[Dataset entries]
[Start of section]
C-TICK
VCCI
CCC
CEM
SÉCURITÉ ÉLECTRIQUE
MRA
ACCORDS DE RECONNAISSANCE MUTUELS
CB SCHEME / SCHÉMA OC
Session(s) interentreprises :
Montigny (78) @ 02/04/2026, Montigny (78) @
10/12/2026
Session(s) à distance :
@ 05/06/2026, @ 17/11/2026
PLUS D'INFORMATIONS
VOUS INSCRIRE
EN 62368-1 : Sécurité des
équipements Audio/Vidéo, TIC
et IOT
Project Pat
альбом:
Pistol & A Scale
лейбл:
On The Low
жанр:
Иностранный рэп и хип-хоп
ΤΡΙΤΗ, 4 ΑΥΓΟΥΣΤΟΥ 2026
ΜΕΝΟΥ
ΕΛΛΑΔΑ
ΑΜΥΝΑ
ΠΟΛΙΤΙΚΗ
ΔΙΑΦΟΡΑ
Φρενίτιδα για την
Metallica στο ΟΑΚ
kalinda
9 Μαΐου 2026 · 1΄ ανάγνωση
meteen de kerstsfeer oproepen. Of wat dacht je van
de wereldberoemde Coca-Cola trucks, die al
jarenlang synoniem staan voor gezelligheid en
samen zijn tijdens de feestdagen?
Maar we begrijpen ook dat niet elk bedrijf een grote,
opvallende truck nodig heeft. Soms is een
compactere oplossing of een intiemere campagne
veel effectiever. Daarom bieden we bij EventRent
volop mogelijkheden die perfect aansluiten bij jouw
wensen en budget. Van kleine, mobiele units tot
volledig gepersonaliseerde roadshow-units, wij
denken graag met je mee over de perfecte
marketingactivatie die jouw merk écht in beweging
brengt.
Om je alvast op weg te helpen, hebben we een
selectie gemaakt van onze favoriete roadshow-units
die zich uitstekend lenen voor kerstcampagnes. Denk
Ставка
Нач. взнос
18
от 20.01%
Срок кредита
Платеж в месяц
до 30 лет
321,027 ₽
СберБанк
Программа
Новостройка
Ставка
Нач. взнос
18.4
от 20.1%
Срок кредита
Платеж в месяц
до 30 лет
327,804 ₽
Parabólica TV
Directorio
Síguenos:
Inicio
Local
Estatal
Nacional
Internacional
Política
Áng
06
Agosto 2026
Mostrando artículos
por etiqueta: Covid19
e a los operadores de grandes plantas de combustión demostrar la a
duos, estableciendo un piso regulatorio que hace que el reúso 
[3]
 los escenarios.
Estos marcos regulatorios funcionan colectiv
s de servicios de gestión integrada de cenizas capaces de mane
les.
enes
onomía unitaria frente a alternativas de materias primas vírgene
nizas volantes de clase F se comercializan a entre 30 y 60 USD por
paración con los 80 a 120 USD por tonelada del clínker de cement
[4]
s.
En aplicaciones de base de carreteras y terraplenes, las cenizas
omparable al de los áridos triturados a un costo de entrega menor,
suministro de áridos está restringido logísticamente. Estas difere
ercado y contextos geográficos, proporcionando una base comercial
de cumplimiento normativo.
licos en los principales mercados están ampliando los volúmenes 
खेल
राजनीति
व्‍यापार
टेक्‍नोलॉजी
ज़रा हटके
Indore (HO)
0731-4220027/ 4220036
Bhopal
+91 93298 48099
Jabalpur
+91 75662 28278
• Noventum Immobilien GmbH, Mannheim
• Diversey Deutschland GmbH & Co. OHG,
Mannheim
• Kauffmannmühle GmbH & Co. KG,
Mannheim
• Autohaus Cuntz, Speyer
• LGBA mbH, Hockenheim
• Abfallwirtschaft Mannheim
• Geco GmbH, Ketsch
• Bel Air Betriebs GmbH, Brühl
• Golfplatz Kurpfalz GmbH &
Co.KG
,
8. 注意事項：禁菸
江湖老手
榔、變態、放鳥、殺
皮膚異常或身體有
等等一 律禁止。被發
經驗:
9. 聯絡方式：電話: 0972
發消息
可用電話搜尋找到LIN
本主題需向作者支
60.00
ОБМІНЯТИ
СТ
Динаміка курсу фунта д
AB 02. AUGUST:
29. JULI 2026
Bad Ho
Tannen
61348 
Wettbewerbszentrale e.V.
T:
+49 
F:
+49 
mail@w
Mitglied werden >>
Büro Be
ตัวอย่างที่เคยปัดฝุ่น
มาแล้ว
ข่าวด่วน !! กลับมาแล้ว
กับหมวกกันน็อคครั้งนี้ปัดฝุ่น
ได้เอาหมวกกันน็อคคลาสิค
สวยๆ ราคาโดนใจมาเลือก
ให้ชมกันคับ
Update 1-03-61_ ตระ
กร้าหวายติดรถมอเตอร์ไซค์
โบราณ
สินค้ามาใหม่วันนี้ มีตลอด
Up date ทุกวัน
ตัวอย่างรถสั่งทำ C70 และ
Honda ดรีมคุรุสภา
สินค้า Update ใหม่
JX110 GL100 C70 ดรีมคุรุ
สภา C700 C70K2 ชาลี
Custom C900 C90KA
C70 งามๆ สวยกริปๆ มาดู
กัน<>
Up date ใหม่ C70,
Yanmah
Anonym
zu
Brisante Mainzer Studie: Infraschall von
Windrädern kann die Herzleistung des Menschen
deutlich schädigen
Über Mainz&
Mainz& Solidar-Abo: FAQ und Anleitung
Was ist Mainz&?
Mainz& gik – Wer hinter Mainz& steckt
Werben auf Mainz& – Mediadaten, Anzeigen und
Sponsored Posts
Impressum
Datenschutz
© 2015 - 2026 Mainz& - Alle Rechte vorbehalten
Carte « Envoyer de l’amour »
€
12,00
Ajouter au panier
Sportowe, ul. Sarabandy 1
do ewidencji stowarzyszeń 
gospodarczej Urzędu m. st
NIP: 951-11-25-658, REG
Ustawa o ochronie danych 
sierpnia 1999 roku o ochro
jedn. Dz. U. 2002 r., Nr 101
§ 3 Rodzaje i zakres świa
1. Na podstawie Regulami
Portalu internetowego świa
[End of section]
§ **Problem to solve**
Copy each line of the records verbatim.

§ **Answer to this task**
C-TICK
VCCI
CCC
CEM
SÉCURITÉ ÉLECTRIQUE
MRA
ACCORDS DE RECONNAISSANCE MUTUELS
CB SCHEME / SCHÉMA OC
Session(s) interentreprises :
Montigny (78) @ 02/04/2026, Montigny (78) @
10/12/2026
Session(s) à distance :
@ 05/06/2026, @ 17/11/2026
PLUS D'INFORMATIONS
VOUS INSCRIRE
EN 62368-1 : Sécurité des
équipements Audio/Vidéo, TIC
et IOT
Project Pat
альбом:
Pistol & A Scale
лейбл:
On The Low
жанр:
Иностранный рэп и хип-хоп
ΤΡΙΤΗ, 4 ΑΥΓΟΥΣΤΟΥ 2026
ΜΕΝΟΥ
ΕΛΛΑΔΑ
ΑΜΥΝΑ
ΠΟΛΙΤΙΚΗ
ΔΙΑΦΟΡΑ
Φρενίτιδα για την
Metallica στο ΟΑΚ
kalinda
9 Μαΐου 2026 · 1΄ ανάγνωση
meteen de kerstsfeer oproepen. Of wat dacht je van
de wereldberoemde Coca-Cola trucks, die al
jarenlang synoniem staan voor gezelligheid en
samen zijn tijdens de feestdagen?
Maar we begrijpen ook dat niet elk bedrijf een grote,
opvallende truck nodig heeft. Soms is een
compactere oplossing of een intiemere campagne
veel effectiever. Daarom bieden we bij EventRent
volop mogelijkheden die perfect aansluiten bij jouw
wensen en budget. Van kleine, mobiele units tot
volledig gepersonaliseerde roadshow-units, wij
denken graag met je mee over de perfecte
marketingactivatie die jouw merk écht in beweging
brengt.
Om je alvast op weg te helpen, hebben we een
selectie gemaakt van onze favoriete roadshow-units
die zich uitstekend lenen voor kerstcampagnes. Denk
Ставка
Нач. взнос
18
от 20.01%
Срок кредита
Платеж в месяц
до 30 лет
321,027 ₽
СберБанк
Программа
Новостройка
Ставка
Нач. взнос
18.4
от 20.1%
Срок кредита
Платеж в месяц
до 30 лет
327,804 ₽
Parabólica TV
Directorio
Síguenos:
Inicio
Local
Estatal
Nacional
Internacional
Política
Áng
06
Agosto 2026
Mostrando artículos
por etiqueta: Covid19
e a los operadores de grandes plantas de combustión demostrar la a
duos, estableciendo un piso regulatorio que hace que el reúso 
[3]
 los escenarios.
Estos marcos regulatorios funcionan colectiv
s de servicios de gestión integrada de cenizas capaces de mane
les.
enes
onomía unitaria frente a alternativas de materias primas vírgene
nizas volantes de clase F se comercializan a entre 30 y 60 USD por
paración con los 80 a 120 USD por tonelada del clínker de cement
[4]
s.
En aplicaciones de base de carreteras y terraplenes, las cenizas
omparable al de los áridos triturados a un costo de entrega menor,
suministro de áridos está restringido logísticamente. Estas difere
ercado y contextos geográficos, proporcionando una base comercial
de cumplimiento normativo.
licos en los principales mercados están ampliando los volúmenes 
खेल
राजनीति
व्‍यापार
टेक्‍नोलॉजी
ज़रा हटके
Indore (HO)
0731-4220027/ 4220036
Bhopal
+91 93298 48099
Jabalpur
+91 75662 28278
• Noventum Immobilien GmbH, Mannheim
• Diversey Deutschland GmbH & Co. OHG,
Mannheim
• Kauffmannmühle GmbH & Co. KG,
Mannheim
• Autohaus Cuntz, Speyer
• LGBA mbH, Hockenheim
• Abfallwirtschaft Mannheim
• Geco GmbH, Ketsch
• Bel Air Betriebs GmbH, Brühl
• Golfplatz Kurpfalz GmbH &
Co.KG
,
8. 注意事項：禁菸
江湖老手
榔、變態、放鳥、殺
皮膚異常或身體有
等等一 律禁止。被發
經驗:
9. 聯絡方式：電話: 0972
發消息
可用電話搜尋找到LIN
本主題需向作者支
60.00
ОБМІНЯТИ
СТ
Динаміка курсу фунта д
AB 02. AUGUST:
29. JULI 2026
Bad Ho
Tannen
61348 
Wettbewerbszentrale e.V.
T:
+49 
F:
+49 
mail@w
Mitglied werden >>
Büro Be
ตัวอย่างที่เคยปัดฝุ่น
มาแล้ว
ข่าวด่วน !! กลับมาแล้ว
กับหมวกกันน็อคครั้งนี้ปัดฝุ่น
ได้เอาหมวกกันน็อคคลาสิค
สวยๆ ราคาโดนใจมาเลือก
ให้ชมกันคับ
Update 1-03-61_ ตระ
กร้าหวายติดรถมอเตอร์ไซค์
โบราณ
สินค้ามาใหม่วันนี้ มีตลอด
Up date ทุกวัน
ตัวอย่างรถสั่งทำ C70 และ
Honda ดรีมคุรุสภา
สินค้า Update ใหม่
JX110 GL100 C70 ดรีมคุรุ
สภา C700 C70K2 ชาลี
Custom C900 C90KA
C70 งามๆ สวยกริปๆ มาดู
กัน<>
Up date ใหม่ C70,
Yanmah
Anonym
zu
Brisante Mainzer Studie: Infraschall von
Windrädern kann die Herzleistung des Menschen
deutlich schädigen
Über Mainz&
Mainz& Solidar-Abo: FAQ und Anleitung
Was ist Mainz&?
Mainz& gik – Wer hinter Mainz& steckt
Werben auf Mainz& – Mediadaten, Anzeigen und
Sponsored Posts
Impressum
Datenschutz
© 2015 - 2026 Mainz& - Alle Rechte vorbehalten
Carte « Envoyer de l’amour »
€
12,00
Ajouter au panier
Sportowe, ul. Sarabandy 1
do ewidencji stowarzyszeń 
gospodarczej Urzędu m. st
NIP: 951-11-25-658, REG
Ustawa o ochronie danych 
sierpnia 1999 roku o ochro
jedn. Dz. U. 2002 r., Nr 101
§ 3 Rodzaje i zakres świa
1. Na podstawie Regulami
Portalu internetowego świa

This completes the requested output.